Brad Keselowski's crew chief, Paul Wolfe, is set to guide the Penske team at Bristol Motor Speedway this weekend as NASCAR has deferred his two-race suspension pending a final appeal.
NASCAR docked Keselowski 35 points, suspended Wolfe for three races and fined Wolfe $65,000 for Keselowski's fifth-place car failing postrace measurements March 19 at Phoenix International Raceway. Wolfe sat out the next race at Auto Club Speedway but returned amid the Penske appeal.
A three-person appeals panel ruled April 11 against Penske, which opted to take its case to NASCAR Final Appeals officer Bryan Moss. Moss, a former Gulfstream executive who attends a handful of races during the year, will hear the Penske case April 25. A team spokesperson said Tuesday that Wolfe is expected to crew chief this weekend.
By working Bristol, Wolfe sets himself up to miss races April 30 at Richmond and May 7 at Talladega if he loses his appeal. Although a crew chief's ability to tinker on the car is limited at Talladega because of the stricter rules for restrictor-plate tracks, Talladega is among the 10 NASCAR playoff tracks later in the year, while Bristol and Richmond are not.
The Penske car at Phoenix had a postrace rear suspension skew of more than 0.56 degrees, and that apparently is not in dispute. Teams start the race with no skew and NASCAR gives the teams that tolerance for wear and tear during the race. NASCAR's rulebook lists the specific, harsh penalties for cars that are out of tolerance, a tolerance that NASCAR believes is generous enough that any failures are an egregious violation of its rules.

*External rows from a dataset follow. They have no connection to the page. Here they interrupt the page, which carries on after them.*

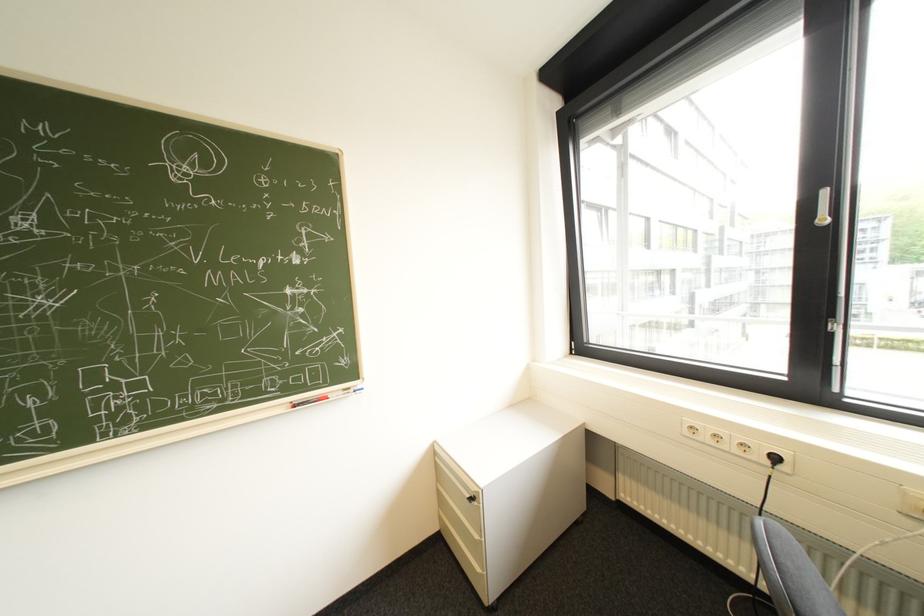 Where is `cabinet lock`? The width and height of the screenshot is (924, 616). cabinet lock is located at coordinates (470, 498). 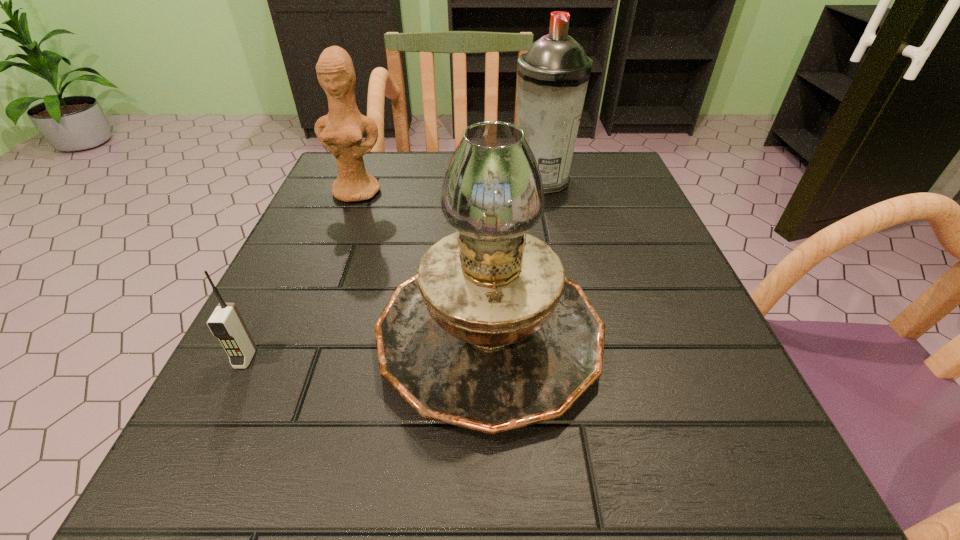 Find the location of a particular element. The image size is (960, 540). aerosol can is located at coordinates (553, 75).

Identify the location of oil lamp. This screenshot has height=540, width=960. [490, 335].

Where is `figurine`? figurine is located at coordinates (x=340, y=131).

Locate an element on the screen. cellular telephone is located at coordinates (226, 323).

The height and width of the screenshot is (540, 960). I want to click on vacant space located 0.060m on the back of the aerosol can, so click(x=538, y=153).

The width and height of the screenshot is (960, 540). Identify the location of vacant space located 0.080m on the left of the oil lamp. (325, 331).

Locate an element on the screen. vacant area situated on the front-facing side of the figurine is located at coordinates (313, 308).

The image size is (960, 540). What are the coordinates of `free space located on the front-facing side of the cellular telephone` in the screenshot? It's located at 169,514.

The width and height of the screenshot is (960, 540). What are the coordinates of `aerosol can that is at the far edge` in the screenshot? It's located at (553, 75).

You are a GUI agent. You are given a task and a screenshot of the screen. Output one action in this format:
    pyautogui.click(x=<x>, y=<y>)
    Task: Click on the figurine situated at the far edge
    
    Given the screenshot: What is the action you would take?
    pyautogui.click(x=340, y=131)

Team owner Roger Penske, speaking April 2, indicated that the Penske appeal centers on not being able to go through the postrace measurements after allowing the car to settle following an initial failure. In past years, NASCAR has allowed teams, depending on the circumstances, to change tires and return to the tech platform after an initial failure but does not have a rule on postrace protocol or when it would allow teams a second chance to pass postrace measurements.
The burden of proof in the final appeal is on the team, rather than on NASCAR, which faces the burden of proof in the initial appeal.